Records from a data collection:
· · · · ·

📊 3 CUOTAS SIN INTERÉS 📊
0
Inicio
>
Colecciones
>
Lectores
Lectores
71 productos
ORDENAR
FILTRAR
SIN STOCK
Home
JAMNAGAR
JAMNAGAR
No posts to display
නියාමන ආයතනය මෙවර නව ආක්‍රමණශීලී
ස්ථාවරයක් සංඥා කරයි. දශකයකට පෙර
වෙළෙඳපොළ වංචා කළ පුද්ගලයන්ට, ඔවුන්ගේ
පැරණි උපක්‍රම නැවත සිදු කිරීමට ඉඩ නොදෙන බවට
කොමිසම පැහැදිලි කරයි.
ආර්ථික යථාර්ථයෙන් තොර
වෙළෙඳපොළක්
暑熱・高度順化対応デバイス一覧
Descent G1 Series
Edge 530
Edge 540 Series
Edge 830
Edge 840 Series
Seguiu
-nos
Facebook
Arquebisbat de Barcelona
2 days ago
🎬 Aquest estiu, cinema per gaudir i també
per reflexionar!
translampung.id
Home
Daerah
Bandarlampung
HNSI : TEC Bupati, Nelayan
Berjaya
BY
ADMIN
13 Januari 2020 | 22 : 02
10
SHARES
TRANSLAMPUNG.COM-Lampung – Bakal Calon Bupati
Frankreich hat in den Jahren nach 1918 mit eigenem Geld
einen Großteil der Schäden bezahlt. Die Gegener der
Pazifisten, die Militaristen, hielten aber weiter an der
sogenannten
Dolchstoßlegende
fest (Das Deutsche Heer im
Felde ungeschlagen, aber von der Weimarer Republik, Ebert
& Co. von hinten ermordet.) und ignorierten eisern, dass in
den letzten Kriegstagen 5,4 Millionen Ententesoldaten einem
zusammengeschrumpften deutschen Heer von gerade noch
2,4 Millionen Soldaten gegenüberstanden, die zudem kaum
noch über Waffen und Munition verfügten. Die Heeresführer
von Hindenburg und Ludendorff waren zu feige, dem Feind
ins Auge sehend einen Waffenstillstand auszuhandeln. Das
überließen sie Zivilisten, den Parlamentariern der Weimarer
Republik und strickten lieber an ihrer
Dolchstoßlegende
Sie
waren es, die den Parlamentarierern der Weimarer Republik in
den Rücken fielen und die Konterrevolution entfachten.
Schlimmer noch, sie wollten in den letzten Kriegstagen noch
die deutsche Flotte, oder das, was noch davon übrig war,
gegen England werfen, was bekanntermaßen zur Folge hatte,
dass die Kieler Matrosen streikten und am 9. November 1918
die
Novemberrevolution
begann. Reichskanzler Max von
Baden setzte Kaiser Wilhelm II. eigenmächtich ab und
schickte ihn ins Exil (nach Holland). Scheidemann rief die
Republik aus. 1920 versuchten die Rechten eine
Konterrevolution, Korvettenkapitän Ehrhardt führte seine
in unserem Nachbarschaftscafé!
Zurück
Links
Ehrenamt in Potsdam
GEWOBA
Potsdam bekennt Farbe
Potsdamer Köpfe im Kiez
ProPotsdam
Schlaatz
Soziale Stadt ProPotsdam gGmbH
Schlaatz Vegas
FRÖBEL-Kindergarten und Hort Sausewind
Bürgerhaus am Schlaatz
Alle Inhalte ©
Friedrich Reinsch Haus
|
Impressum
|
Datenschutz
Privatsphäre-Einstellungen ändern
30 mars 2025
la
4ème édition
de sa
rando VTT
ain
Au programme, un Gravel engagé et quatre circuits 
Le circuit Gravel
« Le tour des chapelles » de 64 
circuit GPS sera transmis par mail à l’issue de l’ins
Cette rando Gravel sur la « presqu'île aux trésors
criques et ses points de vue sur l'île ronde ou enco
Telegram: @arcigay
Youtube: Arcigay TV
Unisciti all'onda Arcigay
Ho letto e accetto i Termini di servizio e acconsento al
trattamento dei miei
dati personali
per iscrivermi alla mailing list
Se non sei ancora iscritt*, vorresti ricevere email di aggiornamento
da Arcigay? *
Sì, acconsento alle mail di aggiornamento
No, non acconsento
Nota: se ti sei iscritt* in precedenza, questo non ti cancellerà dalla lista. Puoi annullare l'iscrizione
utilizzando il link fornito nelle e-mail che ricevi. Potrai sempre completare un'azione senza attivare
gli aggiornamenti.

· · · · ·

## WORK INSTRUCTION:
Reproduce the whole of the records exactly, so that no line differs from the source above.

## RESULT OF THIS EXERCISE:
📊 3 CUOTAS SIN INTERÉS 📊
0
Inicio
>
Colecciones
>
Lectores
Lectores
71 productos
ORDENAR
FILTRAR
SIN STOCK
Home
JAMNAGAR
JAMNAGAR
No posts to display
නියාමන ආයතනය මෙවර නව ආක්‍රමණශීලී
ස්ථාවරයක් සංඥා කරයි. දශකයකට පෙර
වෙළෙඳපොළ වංචා කළ පුද්ගලයන්ට, ඔවුන්ගේ
පැරණි උපක්‍රම නැවත සිදු කිරීමට ඉඩ නොදෙන බවට
කොමිසම පැහැදිලි කරයි.
ආර්ථික යථාර්ථයෙන් තොර
වෙළෙඳපොළක්
暑熱・高度順化対応デバイス一覧
Descent G1 Series
Edge 530
Edge 540 Series
Edge 830
Edge 840 Series
Seguiu
-nos
Facebook
Arquebisbat de Barcelona
2 days ago
🎬 Aquest estiu, cinema per gaudir i també
per reflexionar!
translampung.id
Home
Daerah
Bandarlampung
HNSI : TEC Bupati, Nelayan
Berjaya
BY
ADMIN
13 Januari 2020 | 22 : 02
10
SHARES
TRANSLAMPUNG.COM-Lampung – Bakal Calon Bupati
Frankreich hat in den Jahren nach 1918 mit eigenem Geld
einen Großteil der Schäden bezahlt. Die Gegener der
Pazifisten, die Militaristen, hielten aber weiter an der
sogenannten
Dolchstoßlegende
fest (Das Deutsche Heer im
Felde ungeschlagen, aber von der Weimarer Republik, Ebert
& Co. von hinten ermordet.) und ignorierten eisern, dass in
den letzten Kriegstagen 5,4 Millionen Ententesoldaten einem
zusammengeschrumpften deutschen Heer von gerade noch
2,4 Millionen Soldaten gegenüberstanden, die zudem kaum
noch über Waffen und Munition verfügten. Die Heeresführer
von Hindenburg und Ludendorff waren zu feige, dem Feind
ins Auge sehend einen Waffenstillstand auszuhandeln. Das
überließen sie Zivilisten, den Parlamentariern der Weimarer
Republik und strickten lieber an ihrer
Dolchstoßlegende
Sie
waren es, die den Parlamentarierern der Weimarer Republik in
den Rücken fielen und die Konterrevolution entfachten.
Schlimmer noch, sie wollten in den letzten Kriegstagen noch
die deutsche Flotte, oder das, was noch davon übrig war,
gegen England werfen, was bekanntermaßen zur Folge hatte,
dass die Kieler Matrosen streikten und am 9. November 1918
die
Novemberrevolution
begann. Reichskanzler Max von
Baden setzte Kaiser Wilhelm II. eigenmächtich ab und
schickte ihn ins Exil (nach Holland). Scheidemann rief die
Republik aus. 1920 versuchten die Rechten eine
Konterrevolution, Korvettenkapitän Ehrhardt führte seine
in unserem Nachbarschaftscafé!
Zurück
Links
Ehrenamt in Potsdam
GEWOBA
Potsdam bekennt Farbe
Potsdamer Köpfe im Kiez
ProPotsdam
Schlaatz
Soziale Stadt ProPotsdam gGmbH
Schlaatz Vegas
FRÖBEL-Kindergarten und Hort Sausewind
Bürgerhaus am Schlaatz
Alle Inhalte ©
Friedrich Reinsch Haus
|
Impressum
|
Datenschutz
Privatsphäre-Einstellungen ändern
30 mars 2025
la
4ème édition
de sa
rando VTT
ain
Au programme, un Gravel engagé et quatre circuits 
Le circuit Gravel
« Le tour des chapelles » de 64 
circuit GPS sera transmis par mail à l’issue de l’ins
Cette rando Gravel sur la « presqu'île aux trésors
criques et ses points de vue sur l'île ronde ou enco
Telegram: @arcigay
Youtube: Arcigay TV
Unisciti all'onda Arcigay
Ho letto e accetto i Termini di servizio e acconsento al
trattamento dei miei
dati personali
per iscrivermi alla mailing list
Se non sei ancora iscritt*, vorresti ricevere email di aggiornamento
da Arcigay? *
Sì, acconsento alle mail di aggiornamento
No, non acconsento
Nota: se ti sei iscritt* in precedenza, questo non ti cancellerà dalla lista. Puoi annullare l'iscrizione
utilizzando il link fornito nelle e-mail che ricevi. Potrai sempre completare un'azione senza attivare
gli aggiornamenti.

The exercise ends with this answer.